The Supreme Court on Monday had directed the Centre and the Jammu and Kashmir administration to respond to a plea which has sought that former chief minister Farooq Abdullah, under detention following the abrogation of the state's special status under Article 370, be produced before the court.
A bench of Chief Justice Ranjan Gogoi and Justices SA Bobde and SA Nazeer issued a notice to the Centre and the state administration and asked them to file their replies by 30 September on the plea filed by Rajya Sabha MP and MDMK leader Vaiko.
Ironically, Abdullah's father, Sheikh Abdullah, had enacted this act that allowed the Central government to detain a person for two years without trial if they are perceived to be a threat to public safety.
This is not the first time someone is detained under this Act, just last month, former civil servant-turned-politician, Shah Faesal, was detained at Delhi airport while leaving for abroad. The former bureaucrat was reportedly sent back to Kashmir and placed under house arrest. Faesal was again detained under the Public Safety Act (PSA) on his arrival in Srinagar.
What is the Public Safety Act?
This Act was first announced in Jammu and Kashmir in 1978 for administrative detention of up to two years without a trial “in the case of persons acting in any manner prejudicial to the security of the State”, and for administrative detention of up to one year where “any person is acting in any manner prejudicial to the maintenance of public order”. It was initially aimed at containing timber smugglers in the Valley.
Deputy magistrate or commissioner
The detention order under the PSA is issued by the district magistrate or deputy commissioner. The police then prepare a report, detailing why a person should be detained under this Act and submit it to the deputy commissioner. It is up to the discretion of the deputy commissioner to either accept or reject the recommendations. But in most cases, the district magistrates passes the detention orders without questioning the police.
All detention orders and representations made by the detained person(s) must be placed before an advisory board within four weeks from the date of the detention order. This advisory board is a government-appointed three-member body, which is composed of high court judges or individuals qualified to be judges of a high court. The advisory board is responsible for reviewing the detention order, representation by the detained person, and any other information it considers necessary, to determine whether or not there is sufficient cause for the detention of the person
Period of detention
Initially, before the 2011 amendments to the Act, the government could detain any person above the age of 16, without a trial, for two years. But after the amendment, the minimum age required for detention was raised from 16 to 18 years. The new amendments also reduced the maximum detention period from one year to three months — in case of public disorder from two years to six months in cases where the security of the State is involved. However, there is a provision for revision and the detention period can be extended to one year and two years respectively.
A detained person can make a representation to the government within 10 days of his detention.
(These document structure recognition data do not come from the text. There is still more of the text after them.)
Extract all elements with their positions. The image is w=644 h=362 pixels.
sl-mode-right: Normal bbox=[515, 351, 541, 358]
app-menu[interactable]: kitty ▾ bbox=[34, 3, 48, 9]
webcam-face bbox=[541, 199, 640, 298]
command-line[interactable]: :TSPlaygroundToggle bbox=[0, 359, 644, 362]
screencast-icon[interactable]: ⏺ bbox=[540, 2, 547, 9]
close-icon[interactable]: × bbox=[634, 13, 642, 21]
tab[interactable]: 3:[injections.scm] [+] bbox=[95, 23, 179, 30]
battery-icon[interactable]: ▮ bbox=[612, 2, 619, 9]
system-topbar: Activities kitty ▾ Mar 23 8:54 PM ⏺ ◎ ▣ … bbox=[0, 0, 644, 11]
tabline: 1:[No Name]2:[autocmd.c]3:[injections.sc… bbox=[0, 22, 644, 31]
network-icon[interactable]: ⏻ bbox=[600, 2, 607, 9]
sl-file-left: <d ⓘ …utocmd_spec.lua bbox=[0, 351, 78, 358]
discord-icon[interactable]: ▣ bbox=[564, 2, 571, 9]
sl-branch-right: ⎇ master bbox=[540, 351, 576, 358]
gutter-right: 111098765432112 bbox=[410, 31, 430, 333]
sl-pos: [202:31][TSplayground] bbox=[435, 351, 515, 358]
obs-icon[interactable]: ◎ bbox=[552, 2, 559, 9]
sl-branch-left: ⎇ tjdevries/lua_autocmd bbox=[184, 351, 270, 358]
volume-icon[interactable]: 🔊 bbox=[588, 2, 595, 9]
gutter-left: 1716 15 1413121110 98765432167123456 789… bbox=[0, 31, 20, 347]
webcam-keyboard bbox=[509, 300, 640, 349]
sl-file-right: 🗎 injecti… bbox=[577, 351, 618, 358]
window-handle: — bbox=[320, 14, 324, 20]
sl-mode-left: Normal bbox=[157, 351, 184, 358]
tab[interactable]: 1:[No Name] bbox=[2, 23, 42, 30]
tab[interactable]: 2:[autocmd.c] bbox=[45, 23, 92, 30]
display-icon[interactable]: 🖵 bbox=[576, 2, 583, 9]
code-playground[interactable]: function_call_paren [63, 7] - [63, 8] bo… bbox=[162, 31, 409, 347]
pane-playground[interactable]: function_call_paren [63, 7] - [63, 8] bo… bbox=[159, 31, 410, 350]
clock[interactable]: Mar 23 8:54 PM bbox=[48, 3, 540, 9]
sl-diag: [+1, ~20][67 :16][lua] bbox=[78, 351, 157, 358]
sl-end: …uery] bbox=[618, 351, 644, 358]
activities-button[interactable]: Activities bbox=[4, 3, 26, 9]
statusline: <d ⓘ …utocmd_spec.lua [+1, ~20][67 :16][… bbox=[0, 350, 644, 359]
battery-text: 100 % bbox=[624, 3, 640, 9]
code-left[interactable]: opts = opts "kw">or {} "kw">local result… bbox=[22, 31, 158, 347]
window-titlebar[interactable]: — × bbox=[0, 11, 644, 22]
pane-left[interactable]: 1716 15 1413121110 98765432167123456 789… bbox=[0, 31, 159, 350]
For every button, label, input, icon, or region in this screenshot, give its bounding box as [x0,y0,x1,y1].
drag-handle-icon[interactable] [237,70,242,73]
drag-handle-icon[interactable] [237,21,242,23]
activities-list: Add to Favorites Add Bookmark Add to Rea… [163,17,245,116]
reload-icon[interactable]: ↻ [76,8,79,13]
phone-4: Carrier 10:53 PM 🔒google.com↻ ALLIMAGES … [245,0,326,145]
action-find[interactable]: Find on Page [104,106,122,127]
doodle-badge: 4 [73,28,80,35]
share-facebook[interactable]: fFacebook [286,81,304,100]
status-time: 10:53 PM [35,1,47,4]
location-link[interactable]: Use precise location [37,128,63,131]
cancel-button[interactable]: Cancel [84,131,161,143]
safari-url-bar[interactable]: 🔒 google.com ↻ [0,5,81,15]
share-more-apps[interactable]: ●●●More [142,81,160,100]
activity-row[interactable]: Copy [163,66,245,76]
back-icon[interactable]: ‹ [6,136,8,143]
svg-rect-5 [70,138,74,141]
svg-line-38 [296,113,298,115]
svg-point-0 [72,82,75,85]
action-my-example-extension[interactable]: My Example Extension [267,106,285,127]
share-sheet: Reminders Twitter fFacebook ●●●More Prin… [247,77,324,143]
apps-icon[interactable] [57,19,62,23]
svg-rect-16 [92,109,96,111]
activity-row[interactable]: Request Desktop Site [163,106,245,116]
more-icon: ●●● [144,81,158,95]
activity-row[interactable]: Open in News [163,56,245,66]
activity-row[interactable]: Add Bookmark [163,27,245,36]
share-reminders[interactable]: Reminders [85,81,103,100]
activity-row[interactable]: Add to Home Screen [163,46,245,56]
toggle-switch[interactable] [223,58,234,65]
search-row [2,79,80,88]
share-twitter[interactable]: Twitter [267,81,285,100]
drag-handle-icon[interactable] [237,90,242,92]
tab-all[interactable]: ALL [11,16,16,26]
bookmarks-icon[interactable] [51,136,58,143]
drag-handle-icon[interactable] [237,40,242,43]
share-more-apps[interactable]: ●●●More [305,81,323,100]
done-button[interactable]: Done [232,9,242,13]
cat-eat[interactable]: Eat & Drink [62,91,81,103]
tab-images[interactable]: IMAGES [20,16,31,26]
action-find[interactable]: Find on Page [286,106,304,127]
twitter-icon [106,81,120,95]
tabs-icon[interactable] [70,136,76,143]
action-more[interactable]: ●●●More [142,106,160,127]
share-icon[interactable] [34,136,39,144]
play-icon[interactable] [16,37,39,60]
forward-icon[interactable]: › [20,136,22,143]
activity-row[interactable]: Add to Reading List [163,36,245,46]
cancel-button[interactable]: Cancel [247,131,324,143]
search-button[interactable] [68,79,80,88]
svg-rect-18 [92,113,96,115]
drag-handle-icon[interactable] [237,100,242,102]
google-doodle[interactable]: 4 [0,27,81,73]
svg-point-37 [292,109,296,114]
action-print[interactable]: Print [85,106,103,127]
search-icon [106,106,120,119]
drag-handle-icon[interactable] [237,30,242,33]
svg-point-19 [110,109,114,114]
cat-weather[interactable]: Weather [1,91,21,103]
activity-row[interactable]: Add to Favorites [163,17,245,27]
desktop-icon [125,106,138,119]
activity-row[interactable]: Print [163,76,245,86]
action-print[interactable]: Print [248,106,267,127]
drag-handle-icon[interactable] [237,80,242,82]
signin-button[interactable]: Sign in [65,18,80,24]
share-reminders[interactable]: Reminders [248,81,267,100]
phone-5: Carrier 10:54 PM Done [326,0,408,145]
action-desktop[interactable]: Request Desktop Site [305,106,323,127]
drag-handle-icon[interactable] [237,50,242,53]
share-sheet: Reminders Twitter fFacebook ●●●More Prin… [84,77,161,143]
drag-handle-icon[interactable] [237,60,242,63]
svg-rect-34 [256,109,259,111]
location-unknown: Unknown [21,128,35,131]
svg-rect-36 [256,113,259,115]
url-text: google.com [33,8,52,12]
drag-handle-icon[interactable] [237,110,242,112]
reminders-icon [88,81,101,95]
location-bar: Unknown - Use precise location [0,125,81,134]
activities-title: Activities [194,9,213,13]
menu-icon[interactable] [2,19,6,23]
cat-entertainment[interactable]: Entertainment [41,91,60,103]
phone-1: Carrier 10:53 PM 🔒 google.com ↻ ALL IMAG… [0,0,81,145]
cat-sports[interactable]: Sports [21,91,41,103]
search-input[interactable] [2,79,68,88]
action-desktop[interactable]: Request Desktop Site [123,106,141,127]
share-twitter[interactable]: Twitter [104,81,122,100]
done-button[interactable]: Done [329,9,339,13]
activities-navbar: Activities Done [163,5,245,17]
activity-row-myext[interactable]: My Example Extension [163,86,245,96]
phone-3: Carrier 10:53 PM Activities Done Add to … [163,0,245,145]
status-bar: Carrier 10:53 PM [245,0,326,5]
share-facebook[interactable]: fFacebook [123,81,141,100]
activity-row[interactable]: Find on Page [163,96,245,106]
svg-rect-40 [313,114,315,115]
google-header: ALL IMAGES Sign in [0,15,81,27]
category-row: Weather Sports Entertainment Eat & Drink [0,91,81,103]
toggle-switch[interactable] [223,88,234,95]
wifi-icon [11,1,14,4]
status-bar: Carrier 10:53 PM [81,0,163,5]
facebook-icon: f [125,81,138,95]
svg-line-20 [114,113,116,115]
The government can then confirm or modify the order within 21 days of the making of the representation. In case the government rejects the representation, the person can approach the high court within two months.
Arrests made so far under this Act
Though no official statistics have been published, Amnesty International estimates that there have been some 20,000 arrests under the Act since 1978. Through March 2016 to August 2017 — the period of the large-scale uprising sparked off by the killing of Hizbul Mujahideen commander Burhan Wani — there were over 1,000 arrests under the PSA.
However, global human rights organisations such as Commonwealth Human Rights Initiative (CHRI) and Amnesty International have reported that responses by various government authorities to applications filed under the Right to Information (RTI) Act, 2005 suggest that no provisions have so far been framed to lay down procedures for the implementation of the provisions of the PSA. Peoples Democratic Party chief Mehbooba Mufti has told the state Assembly in 2018 that 525 people had been detained under the PSA in 2016, and 201 in 2017.
In the aftermath of Burhan Wani's death in July 2016, hundreds of people in the Valley were detained under PSA. In August 2018, the Act was amended again that allows individuals from outside the state of Jammu and Kashmir to be detained under the PSA as well.